My coworker just read me two pages from this book. OMG! And Cook is a #1 NY Times Bestselling author?! No way. It just goes to show the level of critical reading Americans have, or don't have, today. This was amateur and nothing more. The paragraph contructions, even in middle school, in "my day," would have been marked up with red ink, and rightfully so. Go back to school, Robin, or change careers, because assuming you take pride in what you do, you have no affirmation except from people who don't know good writing, and being on a NY bestselling list doesn't mean much of anything today.


Predictable but Interesting

Robin Cook tends to follow the same formula for all his medical thrillers so any potential reader should already enjoy this predictable style. He does pick medical topics of current import to address and provides interesting information about the subject. In some senses his books serve as a warning about current medical perils.

This particular book is about MRSA, in a particularly deadly staff infection form. Laurie Montgomery and Jack Stapleton, returning New York City medical examiners, actively pursue the origin of a MRSA outbreak in hospitals owned by the same corporation. Book is loaded with information about MRSA with and the education about the virus is enough reason to read this book. It is a very frightening reality in our hospitals.


Boring

I usually like Robin Cook's fiction, but this book was fairly boring and the writing downright stilted. Pass on Critical...it's not worth the time.

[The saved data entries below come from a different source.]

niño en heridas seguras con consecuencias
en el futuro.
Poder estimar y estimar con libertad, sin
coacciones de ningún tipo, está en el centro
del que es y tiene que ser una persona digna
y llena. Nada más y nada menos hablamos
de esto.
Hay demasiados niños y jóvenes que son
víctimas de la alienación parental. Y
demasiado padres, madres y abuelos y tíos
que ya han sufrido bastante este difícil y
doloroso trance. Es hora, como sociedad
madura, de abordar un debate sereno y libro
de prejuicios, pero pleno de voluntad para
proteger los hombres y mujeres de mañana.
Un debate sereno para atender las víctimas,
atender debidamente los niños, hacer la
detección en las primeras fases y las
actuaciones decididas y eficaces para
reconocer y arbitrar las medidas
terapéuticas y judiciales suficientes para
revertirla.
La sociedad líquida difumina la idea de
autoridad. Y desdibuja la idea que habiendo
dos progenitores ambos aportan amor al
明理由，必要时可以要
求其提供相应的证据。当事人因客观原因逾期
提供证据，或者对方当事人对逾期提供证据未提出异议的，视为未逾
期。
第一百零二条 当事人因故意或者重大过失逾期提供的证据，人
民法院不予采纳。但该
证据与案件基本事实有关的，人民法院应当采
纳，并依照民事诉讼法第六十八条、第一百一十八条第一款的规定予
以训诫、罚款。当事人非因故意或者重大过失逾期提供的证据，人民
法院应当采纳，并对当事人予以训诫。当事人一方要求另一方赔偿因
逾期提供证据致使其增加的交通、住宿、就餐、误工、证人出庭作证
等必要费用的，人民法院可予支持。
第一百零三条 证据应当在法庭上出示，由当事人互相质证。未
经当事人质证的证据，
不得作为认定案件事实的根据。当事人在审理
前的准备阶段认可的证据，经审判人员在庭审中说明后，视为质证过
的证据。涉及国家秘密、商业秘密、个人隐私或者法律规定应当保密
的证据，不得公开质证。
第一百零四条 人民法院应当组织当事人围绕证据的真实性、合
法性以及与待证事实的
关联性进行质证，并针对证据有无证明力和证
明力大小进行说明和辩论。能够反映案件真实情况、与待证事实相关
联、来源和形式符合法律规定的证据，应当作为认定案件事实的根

Notable only for amateurish writing.

Cook breaks all the rules of writer's craft. Wooden dialogue. Stilted language -- when was the last time you heard a real person say "shall" to express his intention to do something? Information dumps disguised as dialogue between talking heads. Cursory attention to setting. Cardboard, stereotypical characters. Worse, Jack, a main character,is plain stupid -- an experienced ME is hell bent on having knee surgery at a hospital that has killed a string of patients with a virulent infection. Predictable plot. At the one dramatic moment, the author shuts the reader out -- when Laurie was kidnapped and fitted for concrete shoes, the reader is never allowed to experience her terror; thanks to drugs the Mafia enforcers so kindly gave her, she can't even remember what happened. Something is very wrong with a publishing industry that ignores droves of talented writers of medical mysteries in favor of hack work like CRITICAL.


It wasn't a page-turner

As a fan and avid reader of Robin Cook's other books, I can safely say this was not up to par. I could actually put this book down at any time and not feel the need to get back to the story. Normally this is not even an option - his other books keep me up way too late at night cuz I can't put them down!

Oh well. It was a decent story but not exciting... at all.